┌─ Exercise inputs
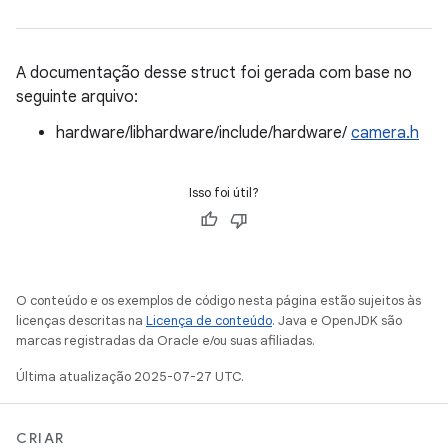
A documentação desse struct foi gerada com base no
seguinte arquivo:
hardware/libhardware/include/hardware/
camera.h
Isso foi útil?
O conteúdo e os exemplos de código nesta página estão sujeitos às
licenças descritas na
Licença de conteúdo
. Java e OpenJDK são
marcas registradas da Oracle e/ou suas afiliadas.
Última atualização 2025-07-27 UTC.
CRIAR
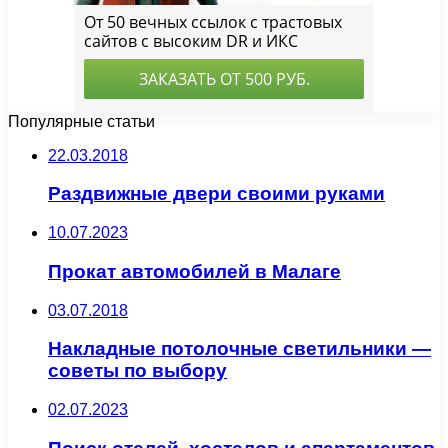
Популярные статьи
22.03.2018
Раздвижные двери своими руками
10.07.2023
Прокат автомобилей в Малаге
03.07.2018
Накладные потолочные светильники —
советы по выбору
02.07.2023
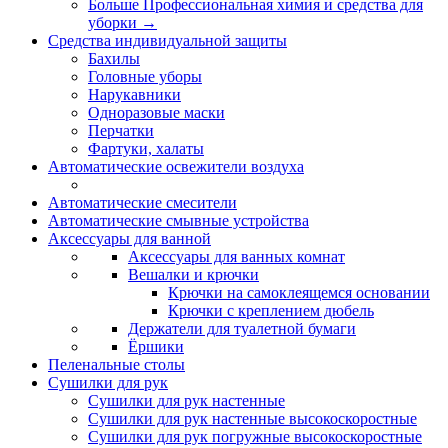
Больше Профессиональная химия и средства для
уборки
→
Средства индивидуальной защиты
Бахилы
Головные уборы
Нарукавники
Одноразовые маски
Перчатки
Фартуки, халаты
Автоматические освежители воздуха
Автоматические смесители
Автоматические смывные устройства
Аксессуары для ванной
Аксессуары для ванных комнат
Вешалки и крючки
Крючки на самоклеящемся основании
Крючки с креплением дюбель
Держатели для туалетной бумаги
Ёршики
Пеленальные столы
Сушилки для рук
Сушилки для рук настенные
Сушилки для рук настенные высокоскоростные
Сушилки для рук погружные высокоскоростные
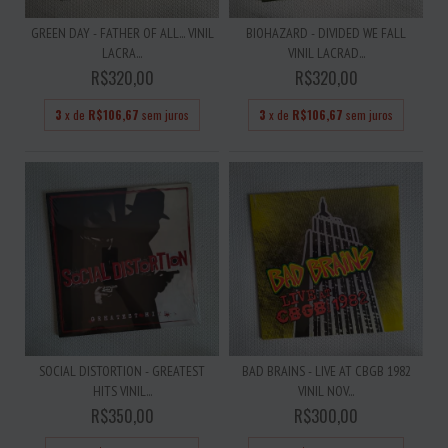
GREEN DAY - FATHER OF ALL... VINIL
BIOHAZARD - DIVIDED WE FALL
LACRA...
VINIL LACRAD...
R$320,00
R$320,00
3
x de
R$106,67
sem juros
3
x de
R$106,67
sem juros
SOCIAL DISTORTION - GREATEST
BAD BRAINS - LIVE AT CBGB 1982
HITS VINIL...
VINIL NOV...
R$350,00
R$300,00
└─
:: Goal of the exercise ::
Find each line in the records above that contains "настенные", and copy it.

:: Answer for the task ::
Сушилки для рук настенные
Сушилки для рук настенные высокоскоростные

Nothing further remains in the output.